Les “ nous ” mal défini qu’il utilise pour désigner “ le groupe de jeunes gens venant de la ville et des alentours ” ne nous renseigne pas sur le dispositif initial autour duquel ce “ groupe ” a pu se constituer. Or, l’histoire de la Résistance montre qu’il n’y eut pas de génération spontanée, qu’il y eut toujours à l’origine un cadre organisationnel, un réseau d’individus constituant un noyau attractif et structurant. Les liaisons existant avec “ Paris ”, via l’agent de liaison CATHERINE, qui “ apporte des ordres nouveaux, de l’argent… ”, le fait d’envoyer “ des armes à Paris ”, enfin les liens établis avec les FTP du maquis Valmy permettent d’affirmer que ces jeunes Polonais ou Français d’origine polonaise comme PLONKA sont en fait pris en main par les structures clandestines du PC polonais directement lié aux appareils étatiques soviétiques. PLONKA est donc au cœur de cette réalité complexe qui voit se rencontrer un authentique soulèvement de masse contre l’occupant nazi, exprimant de fortes réalités nationales, et le travail de structures au service des intérêts géopolitiques de l’Etat soviétique. Tout comme il serait naïf et idéaliste de nier cette dernière réalité, ne pas prendre en compte la première reviendrait à tomber dans une approche strictement étatique, stérilisante du fait résistant. Serait alors effacée ou négligée la riche et chaleureuse réalité des processus politiques locaux, qui virent des femmes et des hommes, décidés à en découdre avec l’occupant, se rallier sans barguigner à ce qui existait.

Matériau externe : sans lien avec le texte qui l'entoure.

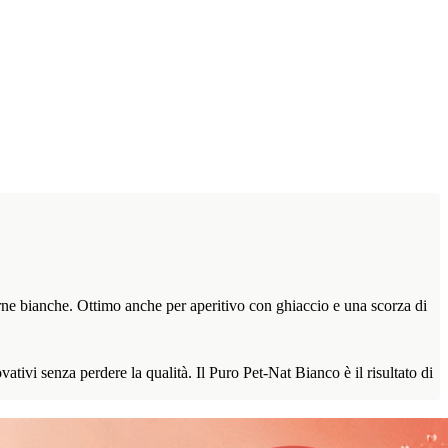
 carne bianche. Ottimo anche per aperitivo con ghiaccio e una scorza di
vativi senza perdere la qualità. Il Puro Pet-Nat Bianco è il risultato di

De sa période maquisarde, l’événement qui constitue probablement un élément déterminant dans ses dérives de l’été 1945 est constitué par la libération d’Autun, véritable bataille mettant aux prises d’un côté plusieurs milliers de soldats de la Wehrmacht encore très opérationnels, refluant vers le nord-est pour éviter d’être pris en tenaille et de l’autre plusieurs centaines de maquisards du régiment Valmy, les avant-gardes de la colonne SCHNEIDER ou Groupement mobile du Sud-Ouest, enfin les chars du 2e régiment de Dragons. L’attaque de la ville par les maquis, à l’aube du 8 septembre, pour des raisons encore mal élucidées, transforma les premières heures de la bataille en lourd échec pour les résistants locaux. S’il s’épanche peu dans son récit sur le massacre de 28 maquisards pris par les troupes hitlériennes, Théodore PLONKA témoigne aujourd’hui du véritable traumatisme que fut pour lui leur découverte, alors qu’“ avant l’heure H, (il) avai(t) encore discuté avec eux ”. Il revécut ces scènes terribles puisque, chargé du “ service social pour aider les familles des combattants ” du régiment, il fut amené à contacter les familles des victimes.

Il ressort du récit de ses pérégrinations, de la Libération à son affectation en janvier 1945 à un régiment de la Ière Armée, ce qui fut le sort de beaucoup d’unités FFI en cours d’intégration, c’est-à-dire une succession de multiples cantonnements, où les séances de formation et d’entraînement étaient bien en peine de satisfaire de jeunes combattants ayant signé un engagement pour la durée de la guerre et pour la plupart décidés à en découdre avec l’ennemi. Même s’il s’étend peu aujourd’hui sur ces épisodes médiocres, il apparaît au cours de l’entretien qu’il n’y eut pas pour lui continuité entre le temps du combat résistant et le temps de l’intégration à l’armée.

Notes
1.

Théodore PLONKA, entretien 23 décembre 1994.